このように、MQTTを利用すれば、離れた場所にあるデバイス同士でも簡単に通信が行え、複数の機器を一斉に制御することが可能です。
コーディング
コードと必要な事前準備は下記に記載してあります。
https://github.com/buono/mqtt_demo
import paho.mqtt.client as mqtt
import RPi.GPIO as GPIO
# ------------------------------
# GPIOの設定
# ------------------------------
LED_PIN = 18 # 使用するGPIOピン番号(必要に応じて変更)
GPIO.setmode(GPIO.BCM) # BCM番号でピンを指定する
GPIO.setup(LED_PIN, GPIO.OUT) # LED_PINを出力モードに設定
# ------------------------------
# MQTTブローカー情報
# ------------------------------
# HiveMQのパブリックブローカーではなく、ローカルのMosquittoを利用
broker = "localhost" # Mosquittoが同一Raspberry Pi上で動いている場合は"localhost"
port = 1883
topic = "home/led"
# ------------------------------
# コールバック関数
# ------------------------------
def on_connect(client, userdata, flags, rc):
"""
MQTTブローカーに接続した際に呼び出されるコールバック関数。
接続結果を表示し、指定したトピックをサブスクライブする。
"""
print("Connected with result code " + str(rc))
client.subscribe(topic)
def on_message(client, userdata, msg):
"""
サブスクライブしているトピックにメッセージが届いた際に呼び出されるコールバック関数。

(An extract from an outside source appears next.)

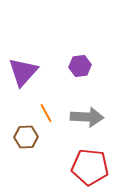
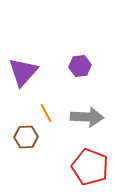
red pentagon: rotated 15 degrees clockwise
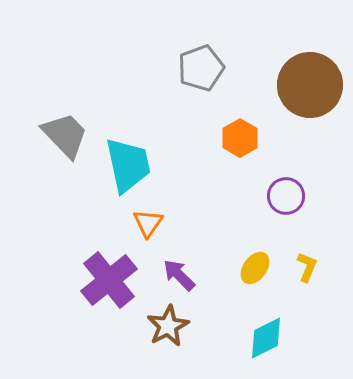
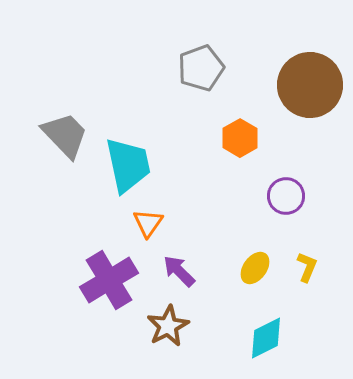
purple arrow: moved 4 px up
purple cross: rotated 8 degrees clockwise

メッセージが"ON"ならLEDを点灯、"OFF"ならLEDを消灯する。
"""
message = msg.payload.decode() # バイナリデータを文字列に変換
print(f"Received message: {message} on topic: {msg.topic}")
if message == "ON":
GPIO.output(LED_PIN, GPIO.HIGH) # LEDを点灯
print("LED ON")
elif message == "OFF":
GPIO.output(LED_PIN, GPIO.LOW) # LEDを消灯
print("LED OFF")
# ------------------------------
# MQTTクライアントの設定と接続開始
# ------------------------------
client = mqtt.Client("RaspberryPiClient") # 任意のクライアントID
client.on_connect = on_connect
client.on_message = on_message
# ローカルのMosquittoブローカーに接続
client.connect(broker, port, 60)
client.loop_forever()
まとめ
今回は、MQTTの基本概念からその仕組み、そして実際のLED点灯デモによる動作例まで、初心者にも分かりやすい形で解説しました。
また、MQTTは軽量で省電力なため、IoT機器に最適な通信手法として急速に普及しています。今回のLED点灯デモのように、実際の機器で動作させることで、そのメリットや実用性を実感していただけると思います。
MQTTの仕組みを理解しておくことで、今後新しいIoT製品やサービスに出会ったときも「これはMQTTを利用しているんだな」と納得できるはずです。ぜひ今回の内容を参考に、MQTTの世界に一歩踏み出してみてください!